Involuntarily her gaze shifted to Simon, who met the wary look with an appreciative smile.

“You may go, Diana,” he said kindly, “but you will oblige me by being prepared to set forth for the abbey by first light.”

She grimaced, saying sarcastically, “It must ever be of importance to me to oblige you, my lord.”

“Ah,” said Simon, getting in the last word, “you begin to understand your duty to me, sweetheart.’

Diana gritted her teeth but made no effort to reply, not being entirely certain that she could rely upon Simon to restrain his temper merely because her brother happened to be present. Going upstairs, she did not seek out Lydia but went instead to her own bedchamber to fetch a warm shawl. She then left the house and enjoyed a long, rambling walk through the park, telling only one young footman whither she was bound. She did not return until it was time to dress for dinner, but no one scolded her for her long absence, and she could not be certain anyone had even missed her.

At dinner the other three talked amicably, but Diana was uncomfortable and spoke stiffly when she spoke at all. It didn’t help matters when she informed the others that Simon had no doubt brought messages from Holly Manor. “For you must know,” she added with a barbed glance at her husband, “that he most foolishly thought I must have flown home to Mama and Papa after the dreadful things he said to me.”

“Only because Holly Manor lies nearer to Wilton House than this place does,” Simon said grimly, his eyes warning her that to pursue the subject would be unwise.

Diana lapsed into silence again while Ethelmoor filled the breach by reminding Simon that he wanted to show him a promising young hunter he had recently acquired. They went out to the stables together directly after dinner while Diana joined Lydia in the drawing room, where young Amy had been brought by her nanny to spend some time before bedtime with her mama.

Miss Amy Sterling was a bouncing, curly-headed moppet whose coloring exactly matched her mother’s but whose brown eyes danced with her father’s mischievous twinkle. The three women—mother, nurse, and aunt—watched with doting expressions while the child scampered here and there, holding imaginary conversations with assorted pieces of Egyptian-style furniture and pulling a small wooden dog on wheels back and forth across the Aubusson carpet. When the men returned, young Amy let out a banshee shriek of delight and flung herself at her father’s long legs.

Ethelmoor snatched her up and tossed her, squealing, into the air, catching her easily amidst a flurry of lace petticoats and cuddling her to his chest.

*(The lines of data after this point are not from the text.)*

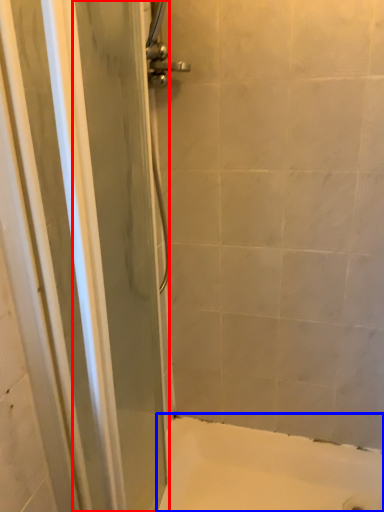 Question: Which of the following is the farthest to the observer, screen door (highlighted by a red box) or bath (highlighted by a blue box)?

Choices:
 (A) screen door
 (B) bath

Answer: (B) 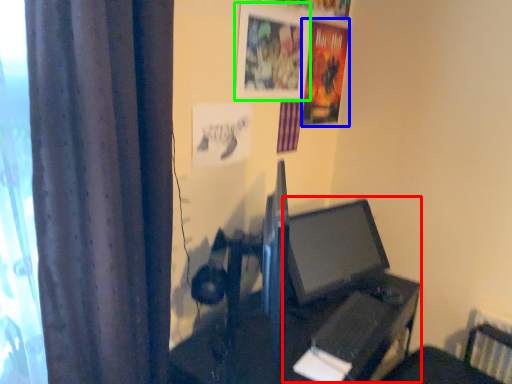 Question: Which object is positioned closest to computer (highlighted by a red box)? Select from poster page (highlighted by a blue box) and picture frame (highlighted by a green box).

Choices:
 (A) poster page
 (B) picture frame

Answer: (A) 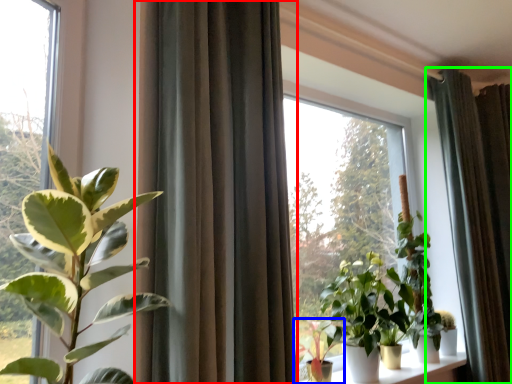 Question: Which is farther away from curtain (highlighted by a red box)? houseplant (highlighted by a blue box) or curtain (highlighted by a green box)?

Choices:
 (A) houseplant
 (B) curtain

Answer: (B) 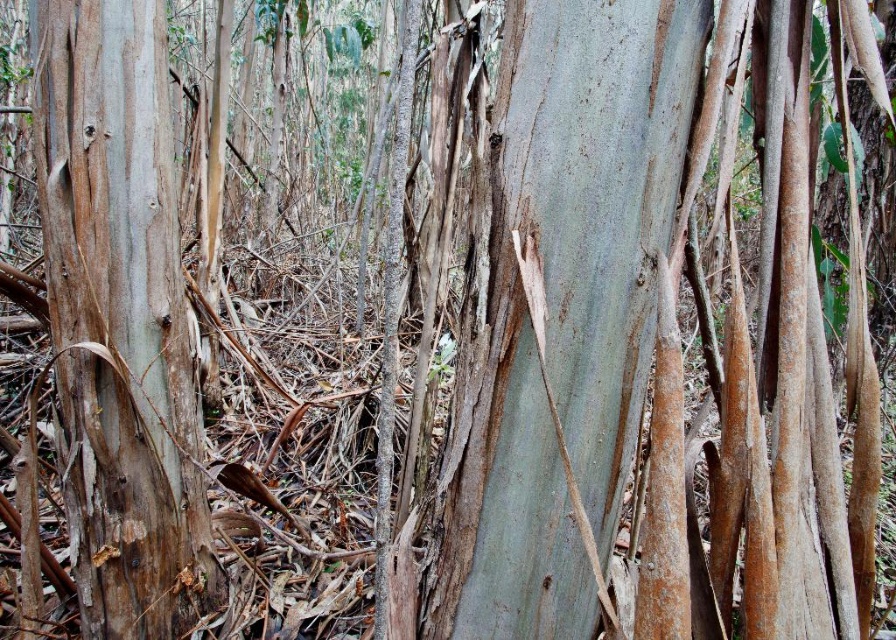 Does point (489, 506) come closer to viewer compared to point (164, 436)?

Yes.

I want to click on smooth gray bark at center, so click(x=560, y=308). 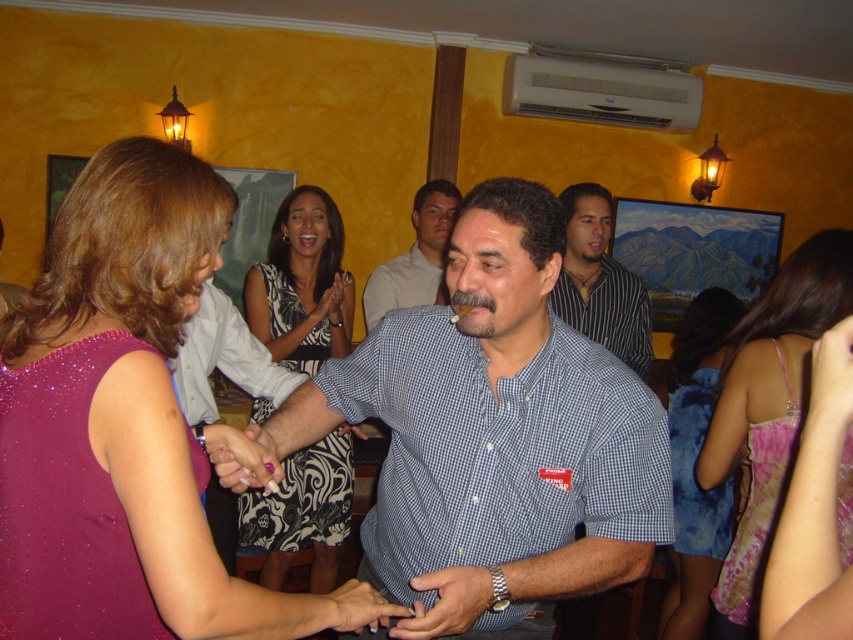 Does pink satin dress at lower right have a greater width compared to striped shirt at center?

In fact, pink satin dress at lower right might be narrower than striped shirt at center.

How far apart are pink satin dress at lower right and striped shirt at center?

pink satin dress at lower right and striped shirt at center are 32.25 inches apart from each other.

The height and width of the screenshot is (640, 853). Describe the element at coordinates (769, 410) in the screenshot. I see `pink satin dress at lower right` at that location.

Where is `pink satin dress at lower right`? The width and height of the screenshot is (853, 640). pink satin dress at lower right is located at coordinates (769, 410).

Does checkered shirt at center have a smaller size compared to pink satin ring at center?

No, checkered shirt at center is not smaller than pink satin ring at center.

Who is more distant from viewer, [440,227] or [238,484]?

Point [440,227]

Locate an element on the screen. checkered shirt at center is located at coordinates (415, 257).

Is point (776, 433) farther from viewer compared to point (366, 563)?

Yes, point (776, 433) is behind point (366, 563).

Is pink satin dress at lower right wider than smooth skin hand at center?

Correct, the width of pink satin dress at lower right exceeds that of smooth skin hand at center.

Between point (846, 301) and point (345, 632), which one is positioned in front?

Point (846, 301) is more forward.

Find the location of a particular element. This screenshot has height=640, width=853. pink satin dress at lower right is located at coordinates (769, 410). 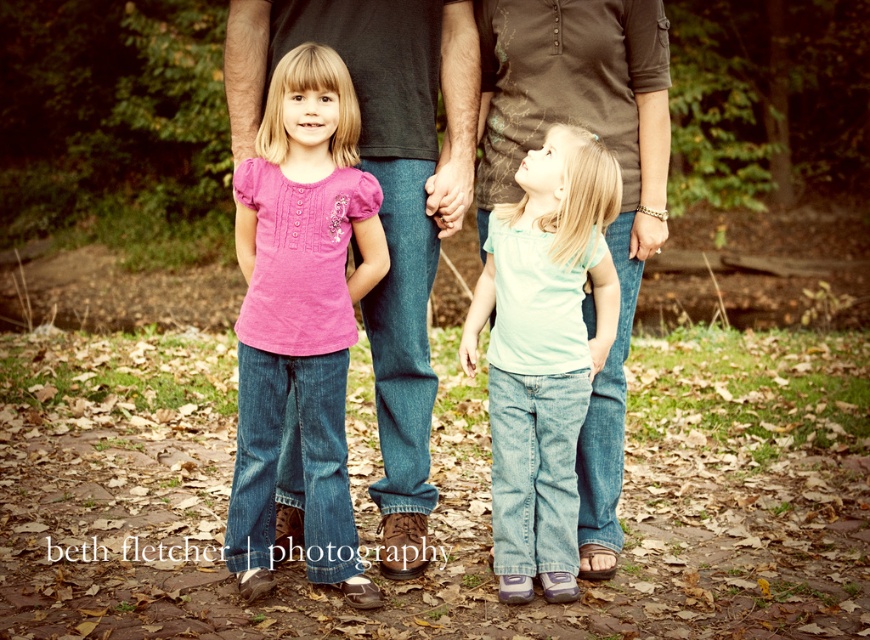 Is point (265, 54) farther from viewer compared to point (472, 317)?

Yes, point (265, 54) is farther from viewer.

Does point (405, 381) lie in front of point (500, 227)?

That is False.

This screenshot has height=640, width=870. In order to click on matte black shirt at center in this screenshot , I will do `click(385, 195)`.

Half an hour later Nanny took the child away again, and the men settled down with a bottle of port and a pack of cards to play picquet.

The tea tray was brought in to them at nine-thirty, and no sooner had it been cleared away again than Andover got to his feet and approached his wife, who was curled in a chair near the fire prepared to continue her earlier conversation with her sister-in-law. “We want an early start,” he said quietly, “so I think Bruce and Lydia will excuse us now.”

Diana looked up at him, prepared to protest, but the expression in his eyes stopped her. “As you wish, sir.”

Allowing him to help her up, she gave her brother’s appreciative chuckle no heed whatsoever, merely wishing him a cool good night and her sister-in-law a much warmer one before following Simon to the stair hall and up the winding stairs. At her door, she paused to bid him a good night, expecting that he had been allotted one of the other bedchambers on the same floor, but to her dismay, he merely reached past her to open the door and waited patiently for her to enter the room.

“I-I thought you—”

“I know what you thought,” he said, “but I have had my things put in here, and here is where I mean to sleep, Diana, with my wife.”

4

T
HE BEDCHAMBER, WITH SIMON
in it, seemed much smaller than before. He filled it, not just by his size alone, Diana decided, glancing at him, but by the power of his presence. She remembered Lydia saying something about his being accustomed to commanding those around him, and the observation was an accurate one. As heir to the powerful Marquess of Marimorse, Simon had been raised to believe himself master of all he surveyed. Right now, she realized, he was surveying his wife.